This notebook handles the process of scraping through the USGS staff profiles paginated interface to pull together a current inventory in structured data and dropping that to the Mediawiki discussion page for the item representing that source in the GeoKB. The inventory is then processed with a separate algorithm to deal with the content.

After figuring out there's a limit on the size of data I can push, I stripped this process way back to simply scrape all of the unique profile URLs (and really just the name part of the profile URL). I really only need these pointers over time to figure out what the GeoKB already knows about and what profiles need to be pulled and added.

In [1]:
import requests
from bs4 import BeautifulSoup
from urllib.parse import urlparse, parse_qs
from joblib import Parallel, delayed
from tqdm import tqdm
import os
import mwclient

In [2]:
# I could get these dynamically, but they are the essential variables we need to run this
source_item = "Q44323"
profile_inventory_url = "https://www.usgs.gov/connect/staff-profiles"

In [3]:
# We need to get the range of pages to scrape
def last_page():
    r_profile_inventory = requests.get(profile_inventory_url)
    soup_profile_inventory = BeautifulSoup(r_profile_inventory.content, 'html.parser')
    last_page_link = soup_profile_inventory.find('a', {'title': 'Go to last page'})['href']
    if not last_page_link:
        return

    last_page_url = "".join([profile_inventory_url, last_page_link])
    parsed_url = urlparse(last_page_url)
    query_params = parse_qs(parsed_url.query)
    last_page_num = query_params.get("page")
    if last_page_num:
        return int(last_page_num[0])

# Scrape the basic profile name string from links on the page
def profiles_from_inventory_page(page_num):
    url = "?".join([profile_inventory_url, f"page={str(page_num)}"])
    r_inventory = requests.get(url)
    if r_inventory.status_code == 200:
        soup = BeautifulSoup(r_inventory.content, 'html.parser')
        container = soup.find('div', {'class': 'views-element-container'})
        return [l['href'].split('/')[-1] for l in container.find_all('a', href=lambda href: href.startswith('/staff-profiles/') if href else False)]

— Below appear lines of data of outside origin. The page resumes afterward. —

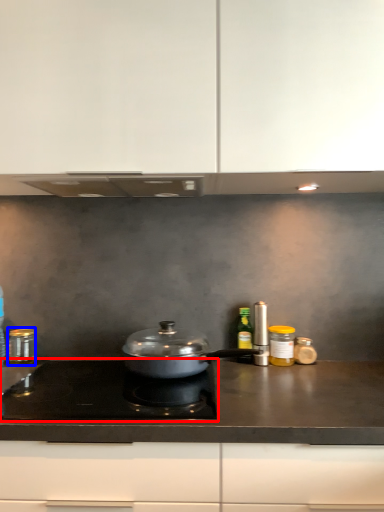 Question: Which object is closer to the camera taking this photo, gas stove (highlighted by a red box) or kitchen appliance (highlighted by a blue box)?

Choices:
 (A) gas stove
 (B) kitchen appliance

Answer: (A) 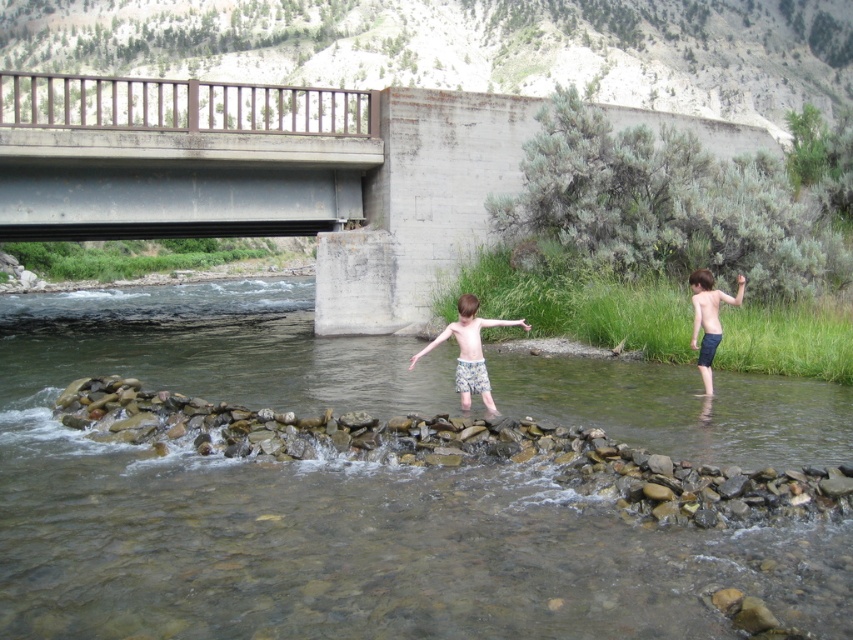 Who is higher up, clear water at center or dark blue shorts at right?

dark blue shorts at right

Who is more distant from viewer, (25, 305) or (709, 292)?

Point (25, 305)

Which is in front, point (422, 560) or point (701, 346)?

Positioned in front is point (422, 560).

Where is `clear water at center`? The image size is (853, 640). clear water at center is located at coordinates (326, 500).

From the picture: Who is higher up, light blue shorts at center or dark blue shorts at right?

dark blue shorts at right is higher up.

You are a GUI agent. You are given a task and a screenshot of the screen. Output one action in this format:
    pyautogui.click(x=<x>, y=<y>)
    Task: Click on the light blue shorts at center
    
    Given the screenshot: What is the action you would take?
    pyautogui.click(x=469, y=349)

The image size is (853, 640). I want to click on light blue shorts at center, so click(x=469, y=349).

Measure the distance between metallic gray bridge at upper center and dark blue shorts at right.

metallic gray bridge at upper center and dark blue shorts at right are 23.16 meters apart from each other.

Is metallic gray bridge at upper center smaller than dark blue shorts at right?

Actually, metallic gray bridge at upper center might be larger than dark blue shorts at right.

Between point (276, 205) and point (705, 332), which one is positioned behind?

The point (276, 205) is more distant.

Where is `metallic gray bridge at upper center`? metallic gray bridge at upper center is located at coordinates (178, 157). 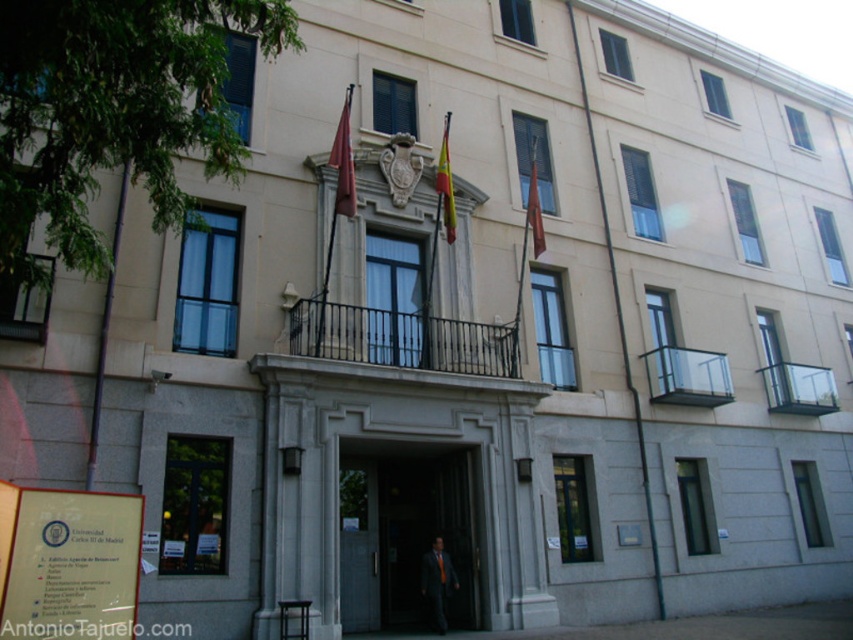 You are a delivery person trying to enter the building through the entrance. You notice the smooth gray door at center and the yellow fabric flag at center. Which object is wider?

The smooth gray door at center is wider than the yellow fabric flag at center.

You are a maintenance worker who needs to reach both the smooth gray door at center and the yellow fabric flag at center with a ladder. The ladder you have is 15 feet long. Can you safely reach both objects with this ladder?

The smooth gray door at center and yellow fabric flag at center are 17.08 feet apart. Since the ladder is only 15 feet long, it is not long enough to safely reach both objects as the distance between them exceeds the ladder length. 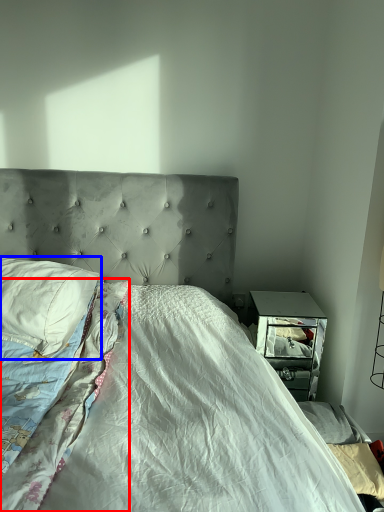 Question: Which of the following is the closest to the observer, blanket (highlighted by a red box) or pillow (highlighted by a blue box)?

Choices:
 (A) blanket
 (B) pillow

Answer: (A) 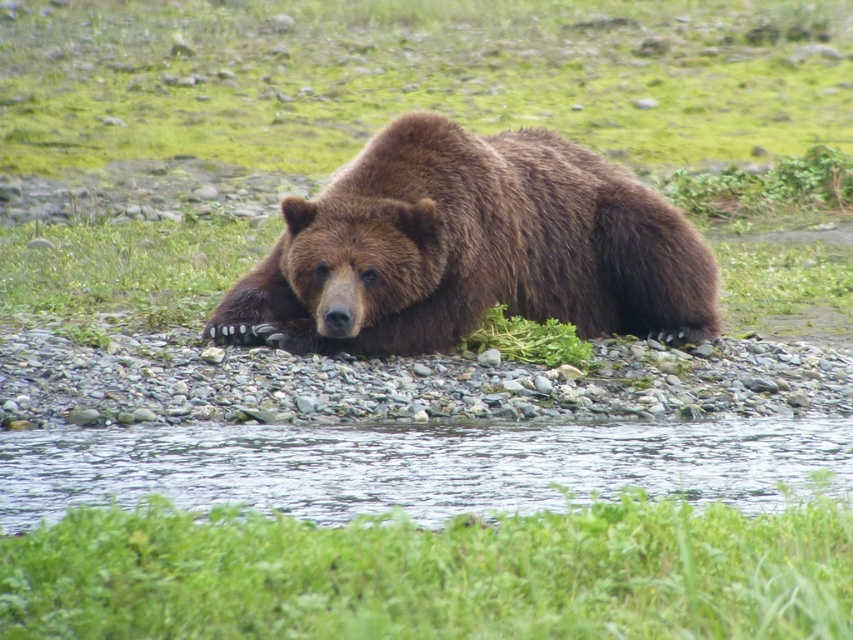 You are a photographer trying to capture the brown furry bear at center. You notice the green leafy grass at lower center might block your view. Can you estimate if the grass is thick enough to obscure the bear?

The green leafy grass at lower center is thinner than the brown furry bear at center, so it is unlikely to completely block the view of the bear.

You are a wildlife photographer aiming to capture the brown furry bear at center and the clear water at center in a single frame. Based on their sizes, which object should you focus on first to ensure both are in the frame?

The brown furry bear at center is bigger than clear water at center, so you should focus on the brown furry bear at center first to ensure both are in the frame.

You are a wildlife photographer standing on the riverbank. You want to take a photo of the brown furry bear at center and the clear water at center in the same frame. Given that your camera has a maximum focus range of 10 feet, will you be able to capture both subjects clearly?

The distance between the brown furry bear at center and the clear water at center is 8.87 feet, which is within the camera maximum focus range of 10 feet. Therefore, you can capture both subjects clearly.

# Combine all lists returned in parallel processing into one with unique values
def inventory_list(inventories):
    inventory_records = []
    for i in inventories:
        inventory_records.extend(i)

    return list(set(inventory_records))

# Create a secure connection to the Wikibase so we can write to it
def create_authenticated_site(user_name, password):
    site = mwclient.Site('geokb.wikibase.cloud', path='/w/', scheme='https')
    site.login(user_name, password)

    return site

# Write out the inventory list to the Wikibase
def write_inventory(qid, site, profile_list):
    inventory_cache_page = f"Item_talk:{qid}"
    
    try:
        page = site.pages[inventory_cache_page]
        page.save(','.join(profile_list), summary=f'Added cache of USGS staff profile inventory')
        return True
    except Exception as e:
        return e

In [4]:
# get the last page of the inventory
last_page_num = last_page()

# Scrape the inventory pages as fast as possible
inventories = Parallel(n_jobs=-1, prefer='threads')(delayed(profiles_from_inventory_page)(i) for i in tqdm(range(last_page_num+1)))

# Put inventories together into dataframe
inventory_list = inventory_list(inventories)

# Establish GeoKB Wikibase site connection
mw_site = create_authenticated_site(os.environ['WB_BOT_GEOKB_CLOUD'], os.environ['WB_BOT_PASS_GEOKB_CLOUD'])   

# Write the inventory list to the source page
write_inventory(source_item, mw_site, inventory_list)

100%|██████████| 490/490 [00:56<00:00,  8.67it/s]


True